Take a look at the press release I cooked up. It has everything. In reporter lingo: a sexy lede, a clear nut graf, some punchy quotes, and a kicker. And there’s no need to even read the scientific paper because the key details are already boiled down. I took special care to keep it accurate. Rather than tricking journalists, the goal was to lure them with a completely typical press release about a research paper. (Of course, what’s missing is the number of subjects and the minuscule weight differences between the groups.)
and
When reporters contacted me at all, they asked perfunctory questions. “Why do you think chocolate accelerates weight loss? Do you have any advice for our readers?” Almost no one asked how many subjects we tested, and no one reported that number. Not a single reporter seems to have contacted an outside researcher. None are quoted.
Let’s not make this about chocolate. Let’s keep in mind that the entities that covered this story, most of them were what you’d call traditional media or groups that are real press (not bloggers). Yet, not only did they link to the actual published paper, they didn’t vet or do any research at all into its claims.
Let’s assume that the people who wrote those articles are professionals who care about the work they do.

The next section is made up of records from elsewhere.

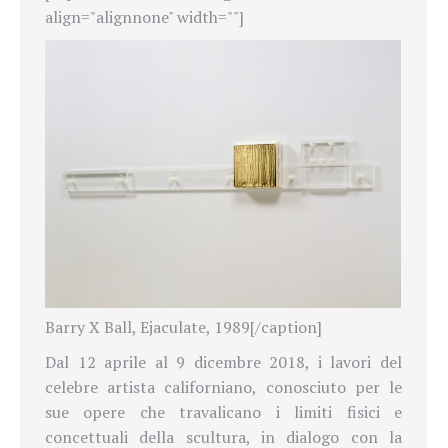
align="alignnone" width=""]
Barry X Ball, Ejaculate, 1989[/caption]
Dal 12 aprile al 9 dicembre 2018, i lavori del
celebre artista californiano, conosciuto per le
sue opere che travalicano i limiti fisici e
concettuali della scultura, in dialogo con la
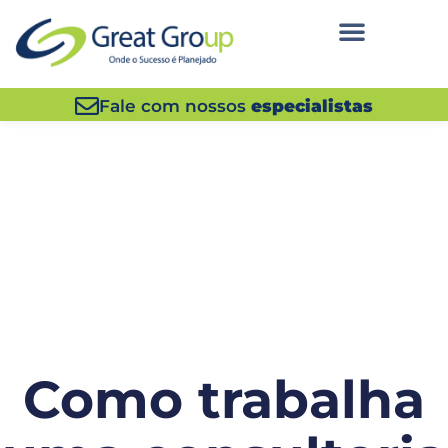
Fale com nossos
especialistas
Como trabalha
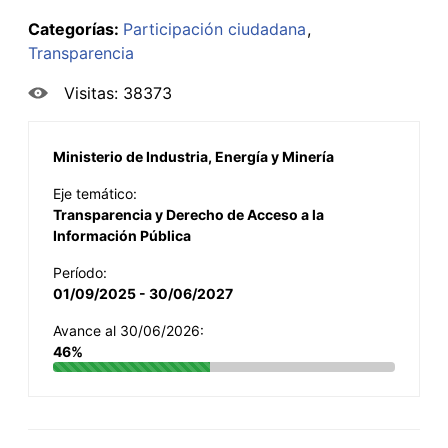
Categorías:
Participación ciudadana
Transparencia
Visitas: 38373
Ministerio de Industria, Energía y Minería
Eje temático:
Transparencia y Derecho de Acceso a la
Información Pública
Período:
01/09/2025 - 30/06/2027
Avance al 30/06/2026:
46%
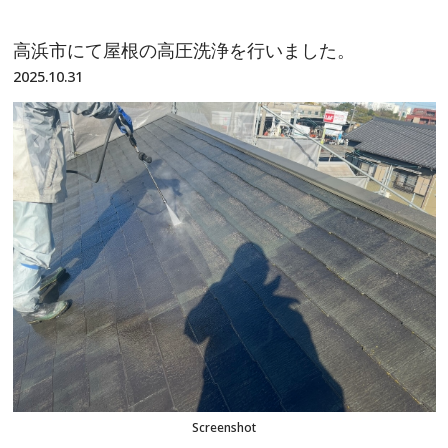
高浜市にて屋根の高圧洗浄を行いました。
2025.10.31
Screenshot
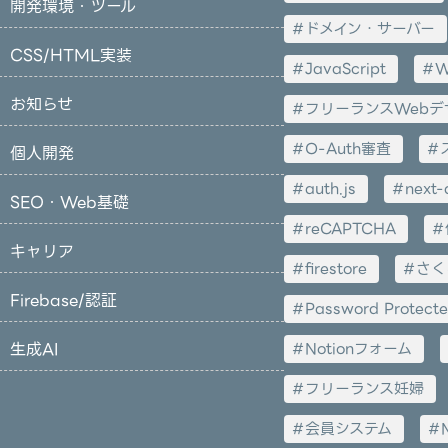
開発環境・ツール
ドメイン・サーバー
CSS/HTML実装
JavaScript
W
お知らせ
フリーランスWebデ
O-Auth審査
個人開発
auth.js
next-
SEO・Web基礎
reCAPTCHA
キャリア
firestore
さく
Firebase/認証
Password Protect
生成AI
Notionフォーム
フリーランス妊婦
会員システム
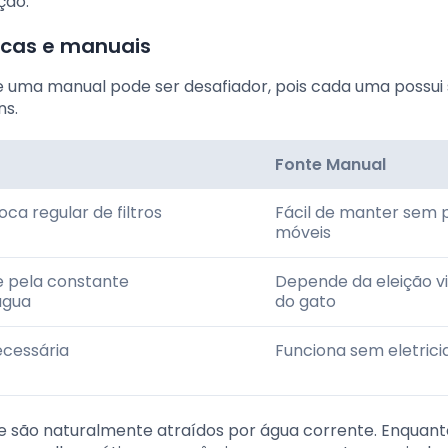
ção.
cas e manuais
 uma manual pode ser desafiador, pois cada uma possui
ns.
Fonte Manual
ca regular de filtros
Fácil de manter sem 
móveis
 pela constante
Depende da eleição vi
água
do gato
ecessária
Funciona sem eletric
e são naturalmente atraídos por água corrente. Enquanto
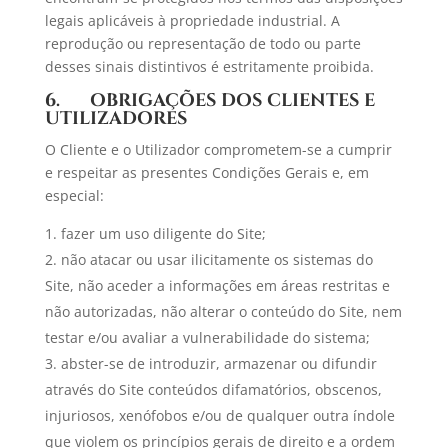
legais aplicáveis à propriedade industrial. A
reprodução ou representação de todo ou parte
desses sinais distintivos é estritamente proibida.
6. OBRIGAÇÕES DOS CLIENTES E
UTILIZADORES
O Cliente e o Utilizador comprometem-se a cumprir
e respeitar as presentes Condições Gerais e, em
especial:
fazer um uso diligente do Site;
não atacar ou usar ilicitamente os sistemas do
Site, não aceder a informações em áreas restritas e
não autorizadas, não alterar o conteúdo do Site, nem
testar e/ou avaliar a vulnerabilidade do sistema;
abster-se de introduzir, armazenar ou difundir
através do Site conteúdos difamatórios, obscenos,
injuriosos, xenófobos e/ou de qualquer outra índole
que violem os princípios gerais de direito e a ordem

They aren’t at fault because they aren’t paid by merit, by great story telling, by factual / accurate reporting. They’re paid by page-view or click-through of the advertisers on the site. The news media is so starved to stay out of the red that these “journalists” are forced to drum up click-bait un-verified mumbo jumbo all day, put up provocative /appealing photos, write 250 words and then move on to the next thing. “Maybe this is the one that will go viral on Facebook” they say and they hit submit and find another collection of “10 things that will kill you. #3 is shocking.”
Or maybe the entire quality of journalists has completely gone to crap. Sarah Lacy back in 2009:
It’s not that I’m pessimistic about the future for good journalists. Quite the opposite, in fact. Journalism isn’t dying; it’s just in a period of extreme volatility. And in any time of volatility, there’s huge room for opportunity. But you’re not going to learn how to exploit it in a stuffy classroom taught by people who got there by working at newspapers.
Right. Let’s all stop going to journalism school and write about fad diets and call ourselves journalists.